* Task data:
»»

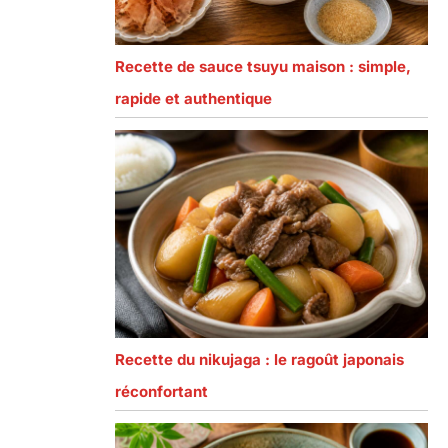
Recette de sauce tsuyu maison : simple,
rapide et authentique
Recette du nikujaga : le ragoût japonais
réconfortant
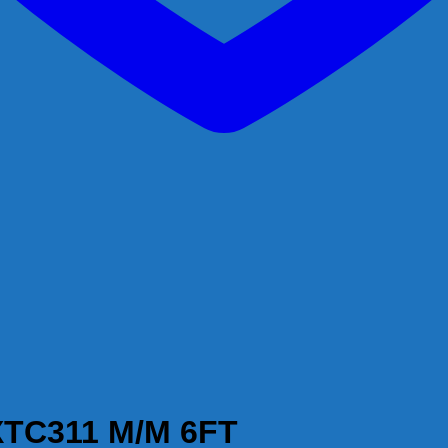
TC311 M/M 6FT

««

* About this exercise:
Find every line in the records above that holds the word "Recette", and copy each one.

* Task answer:
Recette de sauce tsuyu maison : simple,
Recette du nikujaga : le ragoût japonais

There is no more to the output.